Faworyt - Magdy i Tomka
Kominiarz był, pogadał, pooglądał, posprawdzał dziwnym lusterkiem na krzywym kiju, skasował 150 zeta i wypisał odbiory kominów do instalacji gazowej i wentylację grawitacyjną. Łatwo, lekko i przyjemnie - a obawiałem się problemów, zwłaszcza po alarmach na temat za krótkiego przewodu kominowego w kuchni, o którym pisało kilku Faworytów na forum. Płytkarze mają kilkutygodniową przerwę - cały czas czekamy na zamówione płytki. Zamówiliśmy też wannę, brodziki i kabiny do łazienek. Powinno być za kilka tygodni, a do tego czasu powinni skończyć karton-gipsiarze i podłogi powinny już być wystarczająco suche.
Za miesiąc wchodzi ekipa od docieplania, a my dalej nie sprecyzowaliśmy ostatecznie koloru tynku... kość słoniowa? beżyk? piaseczek? quano peruviano? To masakra jakaś jest!

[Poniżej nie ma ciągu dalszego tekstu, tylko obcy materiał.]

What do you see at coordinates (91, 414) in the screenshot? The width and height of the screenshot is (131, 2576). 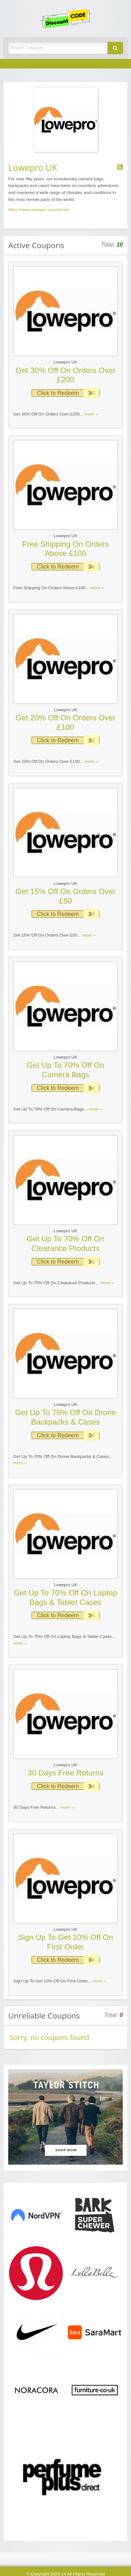 I see `more ››` at bounding box center [91, 414].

Dziś pod wieczór znowu pod domem przechadzały się dania z dziczyzny na wynos - robią się coraz odważniejsze i przed posadzeniem czegokolwiek musimy zrobić ogrodzenie. Bez niego nic nie przetrwa jednej nocy. Darł się też jakiś dziwny Cietrzew albo inny głuptak. Zoo pod oknem. Darmowe i obowiązkowe.